La directive européenne permet de choisir entre un objectif de 40% de femmes dans les rôles non exécutifs ou 33 % dans les rôles exécutifs et non exécutifs. Certains pays, comme la Pologne, choisissent le deuxième objectif, ce qui va évidemment augmenter la présence des femmes dans les comités exécutifs. La France est allée encore plus loin en prévoyant un objectif de 40 % pour les deux niveaux: conseil d’administration et comité exécutif. Cela a donné lieu à une recrudescence des nominations de femmes CEOs. C’est un autre exemple de l’effet positif des objectifs.
Étant donné l’importance mondiale de la diversité de genre dans la gouvernance des entreprises, European Women on Boards envisage-t-il des collaborations avec des institutions de la région arabe pour promouvoir le leadership féminin et la représentation des femmes dans les conseils d’administration? Quels enseignements de l’Europe pourraient être pertinents pour le secteur bancaire et entrepreneurial arabe?
Oui, absolument. En premier lieu, nous avons mis en place des collaborations à travers toute l’Europe. Nous couvrons à présent 33 pays. Nous sommes ouverts à un dialogue avec des organisations en dehors de l’Europe qui partagent notre volonté de promouvoir le rôle des femmes dans les instances de décision. Nous avons un partenariat avec la Turquie, par exemple, et des universités américaines. European Women on Boards a également contribué à des programmes de formation pour des femmes leaders au Moyen-Orient (Kuwait, Arabie Saoudite…) désireuses de poursuivre leur carrière dans des fonctions dirigeantes ou comme administratrices. Notre expérience des dix dernières années démontre que le changement est plus rapide quand on travaille sur plusieurs leviers: créer un vivier de talents féminins, prévoir des formations et des programmes de mentoring et de sponsoring, établir des objectifs au niveau des entreprises, bénéficier du soutien des autorités publiques et, enfin, collaborer au maximum avec les entreprises, leurs dirigeants, et trouver des hommes alliés.

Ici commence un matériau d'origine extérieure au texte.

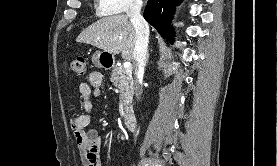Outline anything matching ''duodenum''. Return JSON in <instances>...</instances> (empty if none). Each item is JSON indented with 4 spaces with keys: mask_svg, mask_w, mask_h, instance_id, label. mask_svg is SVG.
<instances>
[{
    "mask_svg": "<svg viewBox=\"0 0 277 166\" xmlns=\"http://www.w3.org/2000/svg\"><path fill=\"white\" fill-rule=\"evenodd\" d=\"M136 125V117L135 114L132 111L126 112L124 116V126L128 130H133Z\"/></svg>",
    "mask_w": 277,
    "mask_h": 166,
    "instance_id": "1",
    "label": "duodenum"
}]
</instances>
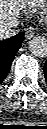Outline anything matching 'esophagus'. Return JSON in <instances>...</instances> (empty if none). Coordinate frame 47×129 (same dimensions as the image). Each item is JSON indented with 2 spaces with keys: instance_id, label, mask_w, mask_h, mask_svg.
<instances>
[{
  "instance_id": "34e87169",
  "label": "esophagus",
  "mask_w": 47,
  "mask_h": 129,
  "mask_svg": "<svg viewBox=\"0 0 47 129\" xmlns=\"http://www.w3.org/2000/svg\"><path fill=\"white\" fill-rule=\"evenodd\" d=\"M35 34L34 28L32 27H27L25 29V37L26 39H31Z\"/></svg>"
}]
</instances>
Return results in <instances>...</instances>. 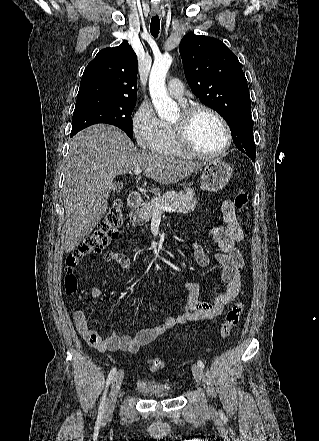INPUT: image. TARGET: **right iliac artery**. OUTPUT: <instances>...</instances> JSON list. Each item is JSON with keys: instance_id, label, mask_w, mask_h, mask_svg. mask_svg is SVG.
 Instances as JSON below:
<instances>
[{"instance_id": "1", "label": "right iliac artery", "mask_w": 319, "mask_h": 441, "mask_svg": "<svg viewBox=\"0 0 319 441\" xmlns=\"http://www.w3.org/2000/svg\"><path fill=\"white\" fill-rule=\"evenodd\" d=\"M115 374H116V368L114 367V368L110 371V373H109V375H108V378H107V382H106V390H105V392H104V395H103V397H102V400H101V403H100V406H99V410H98L99 417H101V416L103 415V413H104L107 388H108L109 384L112 382V380H113Z\"/></svg>"}]
</instances>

À l’horizon des cinq prochaines années, quelle est votre vision pour EWOB? Comment envisagez-vous son rôle dans la poursuite de la promotion de l’égalité des sexes dans les conseils d’administration et les postes de direction, en Europe et au-delà?

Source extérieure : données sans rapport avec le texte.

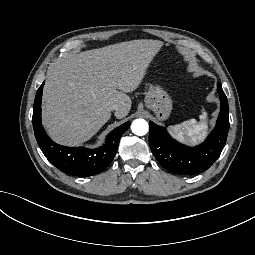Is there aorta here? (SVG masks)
<instances>
[{"mask_svg": "<svg viewBox=\"0 0 255 255\" xmlns=\"http://www.w3.org/2000/svg\"><path fill=\"white\" fill-rule=\"evenodd\" d=\"M132 132L138 136H143L148 132L149 126L144 119H136L131 124Z\"/></svg>", "mask_w": 255, "mask_h": 255, "instance_id": "762f6f07", "label": "aorta"}]
</instances>
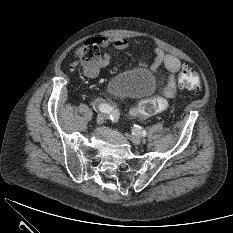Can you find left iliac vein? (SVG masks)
I'll return each instance as SVG.
<instances>
[{
  "mask_svg": "<svg viewBox=\"0 0 233 233\" xmlns=\"http://www.w3.org/2000/svg\"><path fill=\"white\" fill-rule=\"evenodd\" d=\"M129 137H130V140L136 145L141 144L143 141L141 136L138 133H136L134 130L132 131Z\"/></svg>",
  "mask_w": 233,
  "mask_h": 233,
  "instance_id": "left-iliac-vein-1",
  "label": "left iliac vein"
}]
</instances>
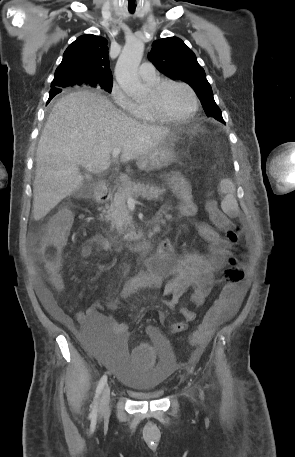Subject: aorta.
<instances>
[{
	"label": "aorta",
	"instance_id": "1",
	"mask_svg": "<svg viewBox=\"0 0 295 457\" xmlns=\"http://www.w3.org/2000/svg\"><path fill=\"white\" fill-rule=\"evenodd\" d=\"M144 52V43L138 39L126 42L115 67L119 86L129 96L138 99L145 95L146 89L138 77V67Z\"/></svg>",
	"mask_w": 295,
	"mask_h": 457
}]
</instances>
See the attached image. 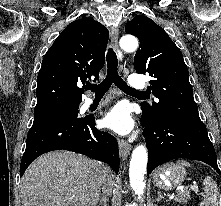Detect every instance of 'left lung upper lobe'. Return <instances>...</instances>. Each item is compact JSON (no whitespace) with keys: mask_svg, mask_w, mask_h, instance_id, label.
<instances>
[{"mask_svg":"<svg viewBox=\"0 0 221 206\" xmlns=\"http://www.w3.org/2000/svg\"><path fill=\"white\" fill-rule=\"evenodd\" d=\"M125 31L135 35L140 46L134 57L139 74L148 73L154 80L148 87L159 102L142 103L154 123L168 120H200L188 79V68L179 48L167 33L145 16H136Z\"/></svg>","mask_w":221,"mask_h":206,"instance_id":"left-lung-upper-lobe-1","label":"left lung upper lobe"}]
</instances>
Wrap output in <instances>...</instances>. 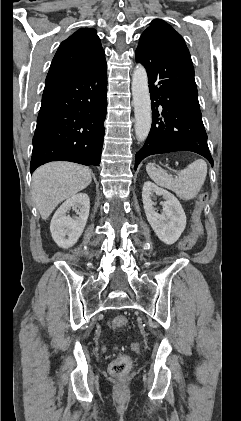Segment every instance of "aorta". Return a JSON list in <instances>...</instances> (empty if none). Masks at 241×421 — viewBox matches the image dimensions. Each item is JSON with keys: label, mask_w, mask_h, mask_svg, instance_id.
<instances>
[{"label": "aorta", "mask_w": 241, "mask_h": 421, "mask_svg": "<svg viewBox=\"0 0 241 421\" xmlns=\"http://www.w3.org/2000/svg\"><path fill=\"white\" fill-rule=\"evenodd\" d=\"M132 96L135 115V134L138 142L146 140L152 122L148 77L142 65L136 66L132 74Z\"/></svg>", "instance_id": "762f6f07"}]
</instances>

En premier lieu, nous soutenons la mise en œuvre de la directive européenne dans les 27 États membres. Cela permettra une augmentation significative du nombre de femmes dans des milliers d’entreprises. Nous suivons l’avancement à travers nos reportings réguliers.
Deuxièmement, nous allons continuer à élargir notre vivier de talents. Nous souhaitons également développer une formation pour des femmes qui ont déjà un premier poste d’administratrice, mais qui souhaitent enrichir leur portefeuille ou assumer un rôle de présidente de comité technique ou de présidente du conseil d’administration.

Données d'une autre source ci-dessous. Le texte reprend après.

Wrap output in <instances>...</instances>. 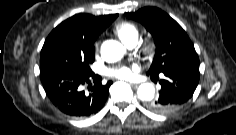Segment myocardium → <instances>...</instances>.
<instances>
[{"label":"myocardium","instance_id":"obj_1","mask_svg":"<svg viewBox=\"0 0 236 135\" xmlns=\"http://www.w3.org/2000/svg\"><path fill=\"white\" fill-rule=\"evenodd\" d=\"M156 45L153 41H147L144 45H143V52L146 55H152L155 51Z\"/></svg>","mask_w":236,"mask_h":135}]
</instances>
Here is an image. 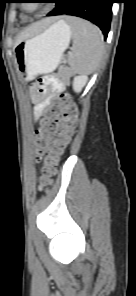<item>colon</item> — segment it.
Wrapping results in <instances>:
<instances>
[{"label":"colon","instance_id":"1","mask_svg":"<svg viewBox=\"0 0 136 296\" xmlns=\"http://www.w3.org/2000/svg\"><path fill=\"white\" fill-rule=\"evenodd\" d=\"M52 80V77H44ZM43 79V78H42ZM77 125V109L71 96L62 93L45 108L40 127L35 131V157L43 158L40 189L48 190L59 162Z\"/></svg>","mask_w":136,"mask_h":296}]
</instances>
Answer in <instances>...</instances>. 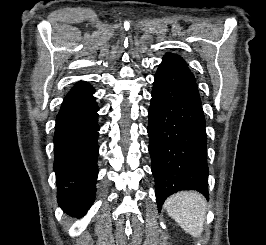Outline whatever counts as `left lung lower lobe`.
<instances>
[{
  "mask_svg": "<svg viewBox=\"0 0 266 245\" xmlns=\"http://www.w3.org/2000/svg\"><path fill=\"white\" fill-rule=\"evenodd\" d=\"M148 111L149 153L159 211L182 190L208 193L207 137L196 79L184 61L164 57Z\"/></svg>",
  "mask_w": 266,
  "mask_h": 245,
  "instance_id": "0a47b994",
  "label": "left lung lower lobe"
}]
</instances>
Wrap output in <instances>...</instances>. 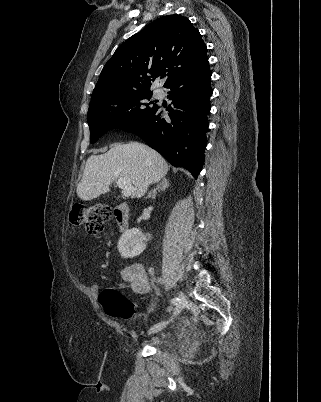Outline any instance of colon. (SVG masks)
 Masks as SVG:
<instances>
[{
  "label": "colon",
  "instance_id": "colon-1",
  "mask_svg": "<svg viewBox=\"0 0 321 402\" xmlns=\"http://www.w3.org/2000/svg\"><path fill=\"white\" fill-rule=\"evenodd\" d=\"M112 218V211L104 205L75 204L69 213V223L73 227L84 226L91 235H99L104 226ZM99 302L104 313L115 319L128 320L133 315L130 300L116 289H105L101 292Z\"/></svg>",
  "mask_w": 321,
  "mask_h": 402
}]
</instances>
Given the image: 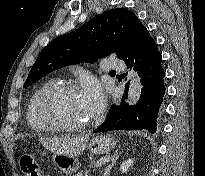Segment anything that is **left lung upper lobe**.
I'll return each mask as SVG.
<instances>
[{
  "mask_svg": "<svg viewBox=\"0 0 205 176\" xmlns=\"http://www.w3.org/2000/svg\"><path fill=\"white\" fill-rule=\"evenodd\" d=\"M141 26L137 16L124 8L95 15L77 30L56 37L42 49L24 87L68 65L96 62L111 53L121 58Z\"/></svg>",
  "mask_w": 205,
  "mask_h": 176,
  "instance_id": "left-lung-upper-lobe-1",
  "label": "left lung upper lobe"
}]
</instances>
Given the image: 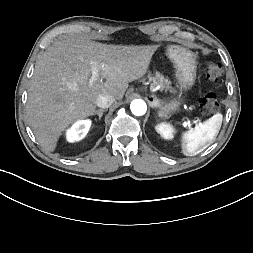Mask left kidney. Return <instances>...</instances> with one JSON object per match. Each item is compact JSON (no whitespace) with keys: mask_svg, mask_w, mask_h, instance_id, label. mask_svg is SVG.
I'll return each instance as SVG.
<instances>
[{"mask_svg":"<svg viewBox=\"0 0 253 253\" xmlns=\"http://www.w3.org/2000/svg\"><path fill=\"white\" fill-rule=\"evenodd\" d=\"M156 130L165 139H172L173 138V129L169 124L161 123L156 126Z\"/></svg>","mask_w":253,"mask_h":253,"instance_id":"left-kidney-1","label":"left kidney"}]
</instances>
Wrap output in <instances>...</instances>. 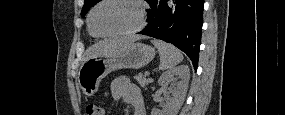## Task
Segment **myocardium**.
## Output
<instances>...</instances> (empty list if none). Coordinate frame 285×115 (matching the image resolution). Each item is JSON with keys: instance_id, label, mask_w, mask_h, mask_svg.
Segmentation results:
<instances>
[{"instance_id": "1", "label": "myocardium", "mask_w": 285, "mask_h": 115, "mask_svg": "<svg viewBox=\"0 0 285 115\" xmlns=\"http://www.w3.org/2000/svg\"><path fill=\"white\" fill-rule=\"evenodd\" d=\"M111 1V0H103L101 2H99L98 4H96L89 12L88 18H87V22H88V29L90 31L91 34H93L96 37L99 38H107V37H118V36H130V35H134L138 32H140L146 25V19H147V11H146V6L144 4L143 1L141 0H117V1H124V2H128L133 4L134 6H136L137 10H138V15H139V24L137 27L131 29V30H127V31H121V32H111V33H99L96 32L93 28V24H92V17L94 12L97 10L98 7H100L101 5H103L104 3Z\"/></svg>"}]
</instances>
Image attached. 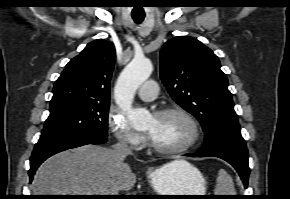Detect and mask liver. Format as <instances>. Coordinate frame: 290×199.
<instances>
[{"mask_svg": "<svg viewBox=\"0 0 290 199\" xmlns=\"http://www.w3.org/2000/svg\"><path fill=\"white\" fill-rule=\"evenodd\" d=\"M113 149L85 145L58 153L37 170L33 195H118L133 188L136 176ZM175 160L169 165L176 166Z\"/></svg>", "mask_w": 290, "mask_h": 199, "instance_id": "6515ba94", "label": "liver"}]
</instances>
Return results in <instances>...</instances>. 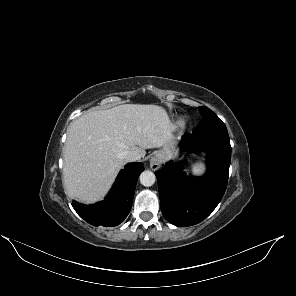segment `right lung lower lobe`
I'll return each mask as SVG.
<instances>
[{
	"mask_svg": "<svg viewBox=\"0 0 296 296\" xmlns=\"http://www.w3.org/2000/svg\"><path fill=\"white\" fill-rule=\"evenodd\" d=\"M143 170L142 163L127 164L120 171L104 201L92 205L73 201V208L80 217L94 226L113 227L120 224L130 212L136 182Z\"/></svg>",
	"mask_w": 296,
	"mask_h": 296,
	"instance_id": "right-lung-lower-lobe-1",
	"label": "right lung lower lobe"
}]
</instances>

Troisièmement, nous voulons multiplier nos actions auprès des entreprises et promouvoir une plus grande transparence dans la recherche de nouveaux administrateurs. Nous constatons de plus en plus de postes vacants sur des plateformes dédiées comme Nurole, LinkedIn ou Virtual NonExec. Nous travaillons avec ces organisations et publions des postes vacants sur la plateforme pour nos membres.
Notre but est d’arriver à une situation où l’équilibre des genres au sein des instances dirigeantes devient la norme, permettant d’utiliser tous les talents, d’augmenter la qualité des décisions, la capacité d’innovation et d’être mieux préparé aux nombreux défis auxquels les entreprises font face.